**Try it**
Retype the opening lines of the listing below, ending with the line that contains "東京のあちこちで、昭和のいい感じのエリアが潰されて", and leave out any pictures.
- - - - - - -
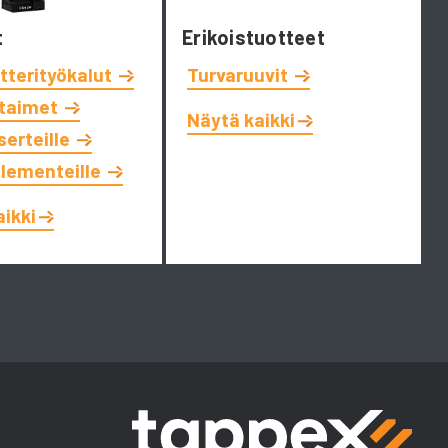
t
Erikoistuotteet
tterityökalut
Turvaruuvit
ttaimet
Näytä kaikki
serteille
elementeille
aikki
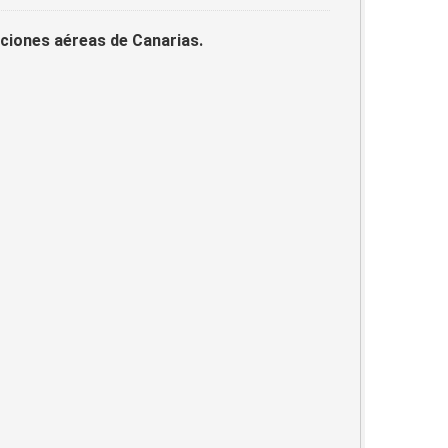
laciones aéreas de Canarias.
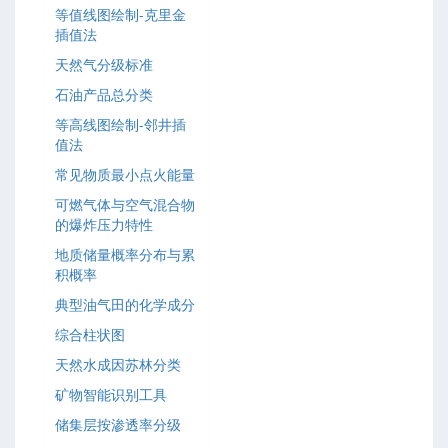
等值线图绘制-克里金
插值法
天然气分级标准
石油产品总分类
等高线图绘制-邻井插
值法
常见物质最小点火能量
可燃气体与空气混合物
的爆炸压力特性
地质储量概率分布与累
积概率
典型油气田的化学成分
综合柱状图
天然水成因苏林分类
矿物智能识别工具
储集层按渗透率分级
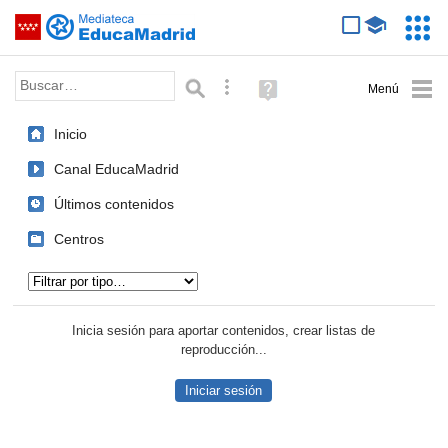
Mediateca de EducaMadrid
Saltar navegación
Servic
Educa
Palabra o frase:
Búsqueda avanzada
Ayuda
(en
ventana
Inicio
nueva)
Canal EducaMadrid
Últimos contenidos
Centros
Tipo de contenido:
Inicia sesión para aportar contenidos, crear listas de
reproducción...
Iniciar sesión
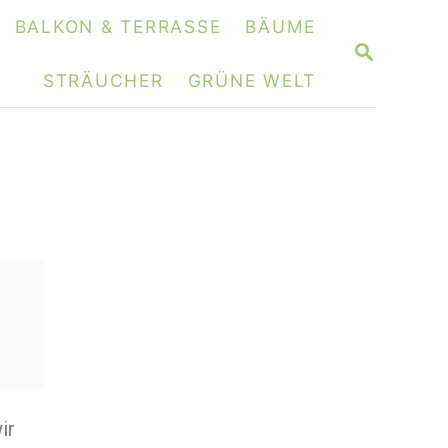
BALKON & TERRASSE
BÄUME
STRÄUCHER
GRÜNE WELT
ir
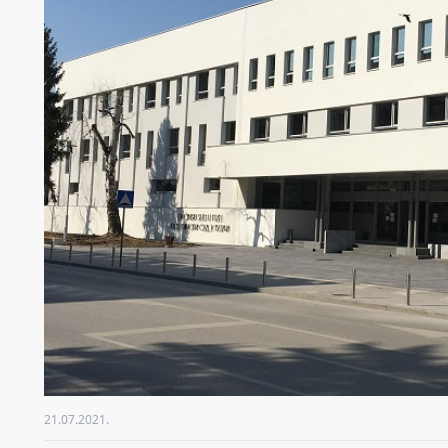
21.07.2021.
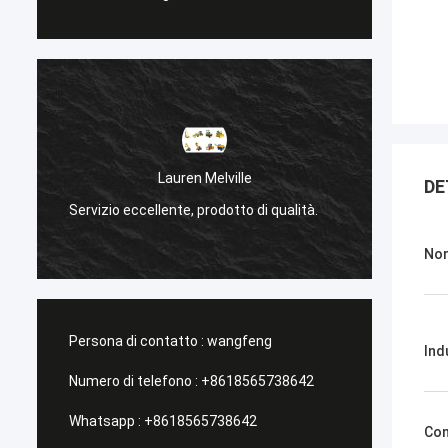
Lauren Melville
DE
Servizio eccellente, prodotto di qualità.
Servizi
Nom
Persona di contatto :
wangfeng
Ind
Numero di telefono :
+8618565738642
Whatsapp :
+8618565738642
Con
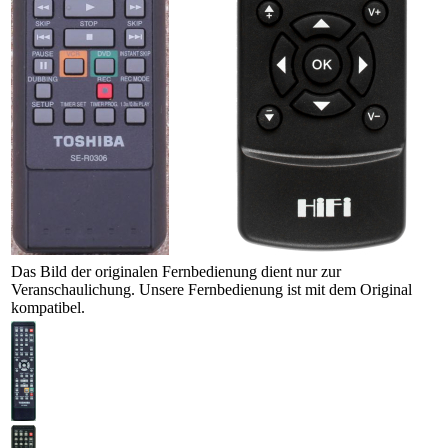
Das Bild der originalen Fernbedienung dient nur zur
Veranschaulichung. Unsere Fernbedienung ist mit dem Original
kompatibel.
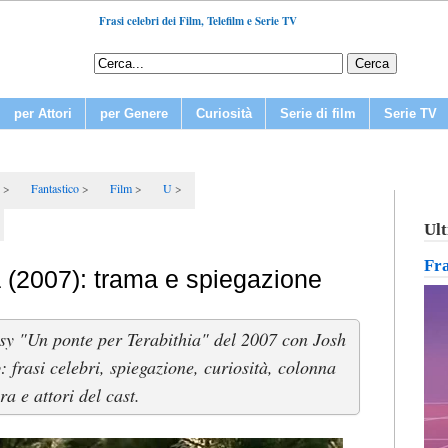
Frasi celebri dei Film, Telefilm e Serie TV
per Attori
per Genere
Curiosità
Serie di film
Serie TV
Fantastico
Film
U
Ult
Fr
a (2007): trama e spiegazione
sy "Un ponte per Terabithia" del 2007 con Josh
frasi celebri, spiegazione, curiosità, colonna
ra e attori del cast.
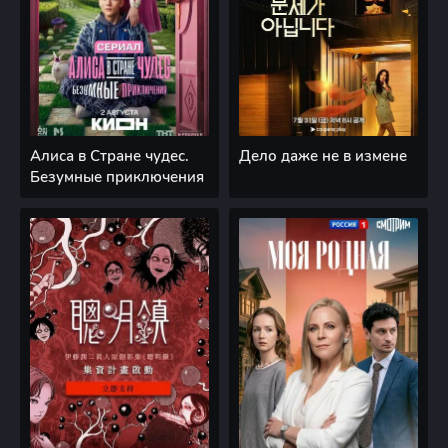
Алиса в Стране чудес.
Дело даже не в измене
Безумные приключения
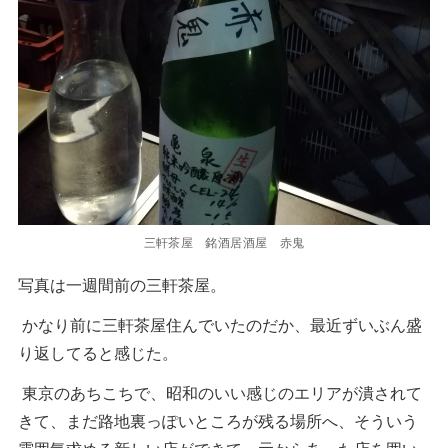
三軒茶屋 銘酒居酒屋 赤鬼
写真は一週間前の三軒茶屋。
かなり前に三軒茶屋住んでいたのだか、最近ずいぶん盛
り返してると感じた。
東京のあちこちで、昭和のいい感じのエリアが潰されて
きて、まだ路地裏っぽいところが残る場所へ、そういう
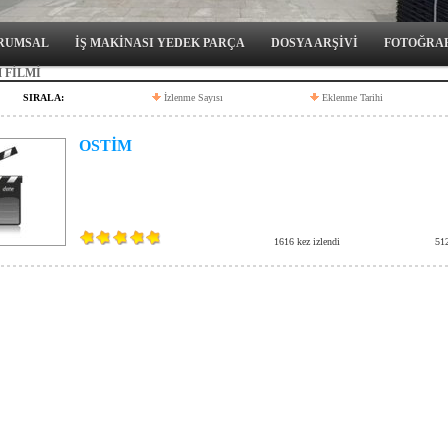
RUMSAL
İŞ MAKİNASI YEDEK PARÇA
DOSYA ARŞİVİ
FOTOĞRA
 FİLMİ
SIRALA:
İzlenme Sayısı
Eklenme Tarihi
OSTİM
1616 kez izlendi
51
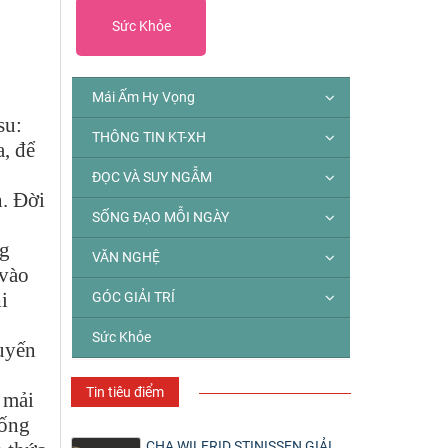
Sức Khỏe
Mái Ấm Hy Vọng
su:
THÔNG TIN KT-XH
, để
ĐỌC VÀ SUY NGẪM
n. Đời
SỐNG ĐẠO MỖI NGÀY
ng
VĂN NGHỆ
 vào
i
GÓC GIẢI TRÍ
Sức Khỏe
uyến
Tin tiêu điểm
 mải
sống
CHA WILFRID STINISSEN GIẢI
- - - - - - -
**Expected answer**
t
Erikoistuotteet
tterityökalut
Turvaruuvit
ttaimet
Näytä kaikki
serteille
elementeille
aikki
laciones aéreas de Canarias.
等值线图绘制-克里金
插值法
天然气分级标准
石油产品总分类
等高线图绘制-邻井插
值法
常见物质最小点火能量
可燃气体与空气混合物
的爆炸压力特性
地质储量概率分布与累
积概率
典型油气田的化学成分
综合柱状图
天然水成因苏林分类
矿物智能识别工具
储集层按渗透率分级
Mediateca de EducaMadrid
Saltar navegación
Servic
Educa
Palabra o frase:
Búsqueda avanzada
Ayuda
(en
ventana
Inicio
nueva)
Canal EducaMadrid
Últimos contenidos
Centros
Tipo de contenido:
Inicia sesión para aportar contenidos, crear listas de
reproducción...
Iniciar sesión
BALKON & TERRASSE
BÄUME
STRÄUCHER
GRÜNE WELT
ir
21.07.2021.
Lauren Melville
DE
Servizio eccellente, prodotto di qualità.
Servizi
Nom
Persona di contatto :
wangfeng
Ind
Numero di telefono :
+8618565738642
Whatsapp :
+8618565738642
Con
Das Bild der originalen Fernbedienung dient nur zur
Veranschaulichung. Unsere Fernbedienung ist mit dem Original
kompatibel.
Frasi celebri dei Film, Telefilm e Serie TV
per Attori
per Genere
Curiosità
Serie di film
Serie TV
Fantastico
Film
U
Ult
Fr
a (2007): trama e spiegazione
sy "Un ponte per Terabithia" del 2007 con Josh
frasi celebri, spiegazione, curiosità, colonna
ra e attori del cast.
Алиса в Стране чудес.
Дело даже не в измене
Безумные приключения
三軒茶屋 銘酒居酒屋 赤鬼
写真は一週間前の三軒茶屋。
かなり前に三軒茶屋住んでいたのだか、最近ずいぶん盛
り返してると感じた。
東京のあちこちで、昭和のいい感じのエリアが潰されて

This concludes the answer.